Poorest Countries Seek More Time for Intellectual Property Transition

The World Trade Organization has postponed a decision on whether they will extend the July 2013 deadline for the implementation of the TRIPS agreement in developing countries, putting into doubt whether life-saving medicines will continue to be widely available to the poorest nations.



The property rights committee, responsible for the implementation of Trade-Related Aspects of Intellectual Property Rights (TRIPS), met on March 5th to discuss the proposal of the Least Developed Countries (LDCs) to allow more time to develop the financial and technological capacity, i.e. to graduate to a 'more' developed category under the UN classification, before enforcing intellectual property. The motion met with support of the developing countries and restrained enthusiasm from the developed nations, although the final decision has been postponed.

The meeting follows the first extension request filed in November 2012. LDCs already benefit from a separate transition period for pharmaceutical patents until 1 January 2016. The transition period does not exempt LDCs from applying TRIPS, according to a WTO source quoted by the Intellectual Property Watch, but gives them flexibility in choosing whether or not to protect trademarks, patents, copyrights, industrial designs, or any other type of IP.

“Failure to extend the transition period for least-developed countries to become fully compliant with (TRIPS) could seriously impede access to lifesaving antiretroviral treatment and other essential medicines for people most in need,” said the Joint United Nations Program on HIV/AIDS, also known as UNAIDS, and the United Nations Development Program in a statement released a week before the WTO Council summit.

“Several big drug companies [should] take this as a cue to either abandon enforcement of the patents in those countries, or to grant voluntary licenses.
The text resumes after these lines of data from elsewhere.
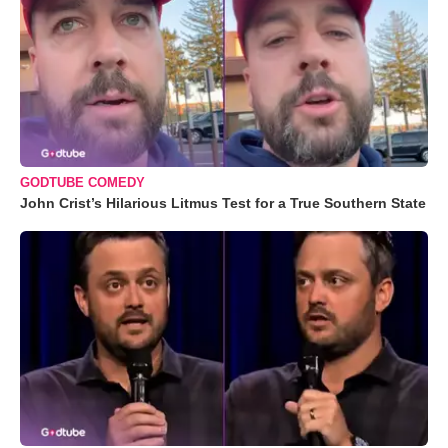
GODTUBE COMEDY
John Crist’s Hilarious Litmus Test for a True Southern State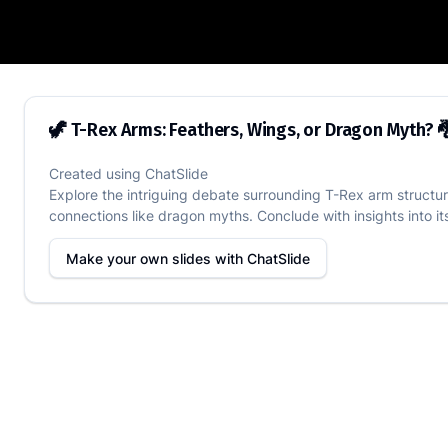
🦖 T-Rex Arms: Feathers, Wings, or Drag
🦖 T-Rex Arms: Feathers, Wings, or Dragon Myth? 
Created using
ChatSlide
Explore the intriguing debate surrounding T-Rex arm structur
connections like dragon myths. Conclude with insights into i
Make your own slides with
ChatSlide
If the World Trade Organization ends the extension, that might change,” Jamie Love of Knowledge Ecology International, a non-profit advocacy group that focuses on intellectual property issues that affect access to medications, wrote in a letter to The Mail & Guardian.

The European Union, meanwhile, indicated a willingness to consider an extension beyond June 2013, but issued a statement saying “the most important concern the EU has with the proposal… is that it lacks both a clear and predictable perspective and it remains silent on how IP and the TRIPS Agreement could specifically help LDCs in building a viable technological base,” the Intellectual Property Watch reported.

The Agreement on Trade Related Aspects of Intellectual Property Rights (TRIPS) is an international agreement, signed in 1994, that defines standards for intellectual property regulations, including enforcing patents, for WTO member states, which significantly affects the pricing of prescription medicines required by millions of people residing in the developing countries.